EXERCISE OBJECTIVE — Copy the records exactly. Every line must match.

SUPPLIED DATA —
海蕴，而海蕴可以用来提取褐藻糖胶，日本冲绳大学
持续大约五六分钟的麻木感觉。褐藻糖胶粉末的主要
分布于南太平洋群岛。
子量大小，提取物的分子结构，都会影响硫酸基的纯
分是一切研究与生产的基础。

ANSWER SECTION —
海蕴，而海蕴可以用来提取褐藻糖胶，日本冲绳大学
持续大约五六分钟的麻木感觉。褐藻糖胶粉末的主要
分布于南太平洋群岛。
子量大小，提取物的分子结构，都会影响硫酸基的纯
分是一切研究与生产的基础。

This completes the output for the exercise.